The increase in the federal deficit cited by the CBO would be a result of the expected higher premiums. For people getting subsidized coverage, that added expense would be borne by the federal government and their costs would be little changed, the CBO said.
“When the premiums for the benchmark plan go up, the amount of the tax credits goes up, and the amount of the premiums paid by an enrollee who is eligible for the credits is generally unchanged,” the CBO pointed out in its report.
Gross premiums for marketplace silver plans, which cover 70 percent of the value of the insurance, would be 20 percent higher in 2018 and 25 percent higher by 2020 — boosting the amount of premium tax credits, according to the statutory formula.
But the CBO predicted that insurers would not raise the premiums for their bronze plans or gold plans. Therefore, some customers getting the higher tax credits could find a better deal with higher-value gold plans, which cover 80 percent of the value, according to the analysis.

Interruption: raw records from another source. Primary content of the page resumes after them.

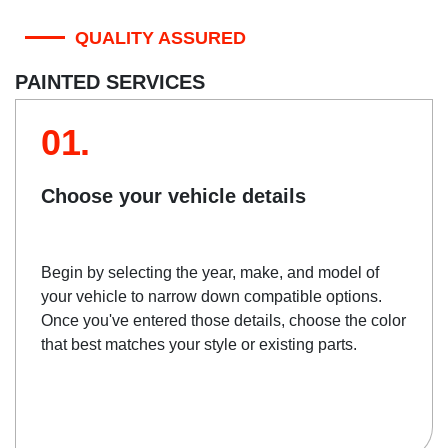
QUALITY ASSURED
PAINTED SERVICES
01.
Choose your vehicle details
Begin by selecting the year, make, and model of
your vehicle to narrow down compatible options.
Once you've entered those details, choose the color
that best matches your style or existing parts.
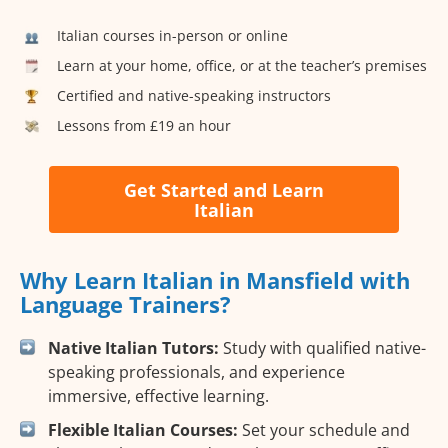
Italian courses in-person or online
Learn at your home, office, or at the teacher’s premises
Certified and native-speaking instructors
Lessons from £19 an hour
Get Started and Learn
Italian
Why Learn Italian in Mansfield with
Language Trainers?
Native Italian Tutors:
Study with qualified native-
speaking professionals, and experience
immersive, effective learning.
Flexible Italian Courses:
Set your schedule and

For example, according to the CBO estimates, the premium for a silver plan for a 40-year-old earning $34,100 (225 percent of the poverty level) in 2026 would run from $6,500 to $8,200 because of the loss of cost-sharing subsidies. Her premium tax credit would also increase from $3,450 to $4,850, so her net premium cost would go up from $3,050 to $3,350. But a gold plan would cost $7,900, so after she applied her tax credit to that, she would be able to buy the gold plan for $3,050, or $300 cheaper than the silver plan.
“Gross premiums for gold plans would eventually be lower than those for silver plans,” CBO said.
The CBO analysis was requested by House Democratic leaders.